Akbari Rokn Abadi Saeedeh, Shahbakhsh Aref, Koohi Somayyeh
Division of Computational Science and Technology, School of Electrical Engineering and Computer Science (EECS), KTH Royal Institute of Technology, Stockholm, Sweden.
Computer Engineering Department, Sharif University of Technology, Tehran, Iran.
Sci Rep. 2025 May 28;15(1):18709. doi: 10.1038/s41598-025-03485-8.
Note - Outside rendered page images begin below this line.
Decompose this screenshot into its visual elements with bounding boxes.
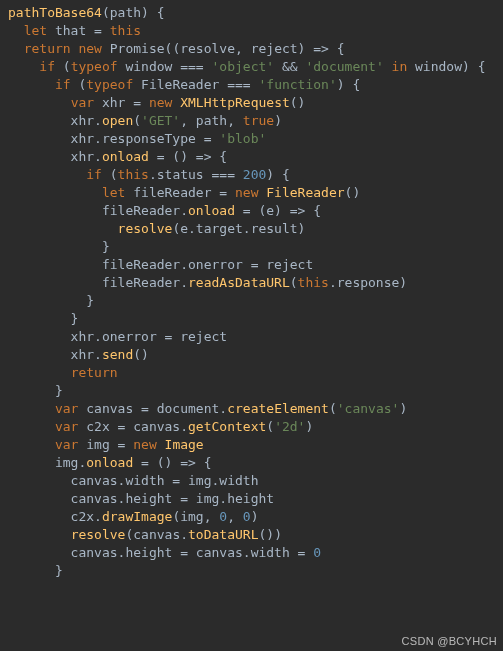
code-line: return xyxy=(8,364,503,382)
code-token: , xyxy=(227,113,243,128)
code-token: drawImage xyxy=(102,509,172,524)
code-token: ) xyxy=(305,419,313,434)
code-token: ) xyxy=(274,113,282,128)
code-token: ( xyxy=(290,275,298,290)
code-token: 'function' xyxy=(258,77,336,92)
code-token: var xyxy=(55,437,78,452)
code-token xyxy=(157,437,165,452)
code-token: , path xyxy=(180,113,227,128)
code-token: open xyxy=(102,113,133,128)
code-token: xhr = xyxy=(94,95,149,110)
code-line: return new Promise((resolve, reject) => … xyxy=(8,40,503,58)
code-token: , xyxy=(227,509,243,524)
code-token: .status === xyxy=(149,167,243,182)
code-token: var xyxy=(55,419,78,434)
code-token: let xyxy=(102,185,125,200)
code-token: onload xyxy=(102,149,149,164)
code-line: let fileReader = new FileReader() xyxy=(8,184,503,202)
code-token: 'object' xyxy=(212,59,275,74)
code-token: onload xyxy=(86,455,133,470)
code-token: var xyxy=(71,95,94,110)
code-token: img = xyxy=(78,437,133,452)
code-token: ( xyxy=(102,167,118,182)
code-token: ( xyxy=(329,401,337,416)
code-line: } xyxy=(8,562,503,580)
code-token: send xyxy=(102,347,133,362)
code-token: } xyxy=(8,293,94,308)
code-token: } xyxy=(8,311,78,326)
code-token xyxy=(8,401,55,416)
code-token: (e.target.result) xyxy=(172,221,305,236)
code-line: pathToBase64(path) { xyxy=(8,4,503,22)
code-token: c2x. xyxy=(8,509,102,524)
code-token: typeof xyxy=(86,77,133,92)
code-token: && xyxy=(274,59,305,74)
code-token: '2d' xyxy=(274,419,305,434)
code-token: () xyxy=(133,347,149,362)
code-token: new xyxy=(235,185,258,200)
code-token: ) xyxy=(399,401,407,416)
code-token: xhr.onerror = reject xyxy=(8,329,227,344)
code-token xyxy=(8,221,118,236)
code-token: reject) => { xyxy=(251,41,345,56)
code-token xyxy=(8,41,24,56)
code-token: (canvas. xyxy=(125,527,188,542)
code-line: var c2x = canvas.getContext('2d') xyxy=(8,418,503,436)
code-line: var img = new Image xyxy=(8,436,503,454)
code-token: 'GET' xyxy=(141,113,180,128)
code-token: readAsDataURL xyxy=(188,275,290,290)
code-token: canvas.height = img.height xyxy=(8,491,274,506)
code-token: xhr. xyxy=(8,113,102,128)
code-token: if xyxy=(39,59,55,74)
code-line: } xyxy=(8,292,503,310)
code-line: xhr.send() xyxy=(8,346,503,364)
code-line: c2x.drawImage(img, 0, 0) xyxy=(8,508,503,526)
code-line: } xyxy=(8,382,503,400)
code-token: Image xyxy=(165,437,204,452)
code-line: if (typeof FileReader === 'function') { xyxy=(8,76,503,94)
code-token: 'canvas' xyxy=(337,401,400,416)
code-token: 0 xyxy=(219,509,227,524)
code-token: this xyxy=(298,275,329,290)
code-token: ( xyxy=(133,113,141,128)
code-token xyxy=(8,167,86,182)
code-token: resolve xyxy=(118,221,173,236)
code-token xyxy=(8,95,71,110)
code-token: FileReader xyxy=(266,185,344,200)
code-token: let xyxy=(24,23,47,38)
code-token: pathToBase64 xyxy=(8,5,102,20)
code-token xyxy=(8,437,55,452)
code-line: xhr.responseType = 'blob' xyxy=(8,130,503,148)
code-token xyxy=(384,59,392,74)
code-token: c2x = canvas. xyxy=(78,419,188,434)
code-token: return new xyxy=(24,41,102,56)
code-token: img. xyxy=(8,455,86,470)
code-token: new xyxy=(133,437,156,452)
code-token: .response) xyxy=(329,275,407,290)
code-token: resolve xyxy=(71,527,126,542)
code-line: xhr.onerror = reject xyxy=(8,328,503,346)
code-token: } xyxy=(8,563,63,578)
code-token: onload xyxy=(188,203,235,218)
code-token: , xyxy=(204,509,220,524)
code-token: = (e) => { xyxy=(235,203,321,218)
code-token: toDataURL xyxy=(188,527,258,542)
code-line: var canvas = document.createElement('can… xyxy=(8,400,503,418)
code-token: XMLHttpRequest xyxy=(180,95,290,110)
code-line: img.onload = () => { xyxy=(8,454,503,472)
code-line: fileReader.readAsDataURL(this.response) xyxy=(8,274,503,292)
code-line: canvas.height = canvas.width = 0 xyxy=(8,544,503,562)
code-token: var xyxy=(55,401,78,416)
code-line: if (typeof window === 'object' && 'docum… xyxy=(8,58,503,76)
code-token: xhr.responseType = xyxy=(8,131,219,146)
code-token: () xyxy=(345,185,361,200)
code-token xyxy=(8,59,39,74)
code-token: createElement xyxy=(227,401,329,416)
code-token: new xyxy=(149,95,172,110)
code-editor: pathToBase64(path) { let that = this ret… xyxy=(0,0,503,580)
code-token: canvas = document. xyxy=(78,401,227,416)
code-token: = () => { xyxy=(133,455,211,470)
code-line: } xyxy=(8,238,503,256)
code-token: } xyxy=(8,383,63,398)
code-token: , xyxy=(235,41,251,56)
The localization of mRNA is crucial for the synthesis of functional proteins and plays a significant role in cellular processes. Understanding mRNA localization can enhance applications in disease diagnosis (e.g., cancer, Alzheimer's) and drug development. While numerous methods have been developed for this purpose, existing approaches face challenges: experimental methods are often costly and time-consuming, while computational methods may lack accuracy and efficiency. To address these limitations, we propose LGLoc, a machine learning-based approach designed to improve the accuracy of mRNA localization predictions with low computational overhead. LGLoc employs a Graph Neural Network encoder that utilizes the RNA's secondary structure, complemented by a BERT encoder focused on the primary RNA sequence. Additionally, it integrates k-mer and nucleotide frequency-based encoders to capture essential sequence characteristics. Feature selection is conducted using an analysis of variance, and classification is performed through a one-vs-rest Naïve Bayes classifier tailored for mRNA classification. Our results indicate that LGLoc significantly outperforms existing methods, such as mRNALoc and MSLP, across key performance metrics including Accuracy, Sensitivity, Specificity, F1-score, AUC, and MCC. Notably, LGLoc achieves over 49% improvement in average F1-score and 26% in average MCC compared to mRNALoc, demonstrating its reliability and effectiveness in mRNA subcellular localization.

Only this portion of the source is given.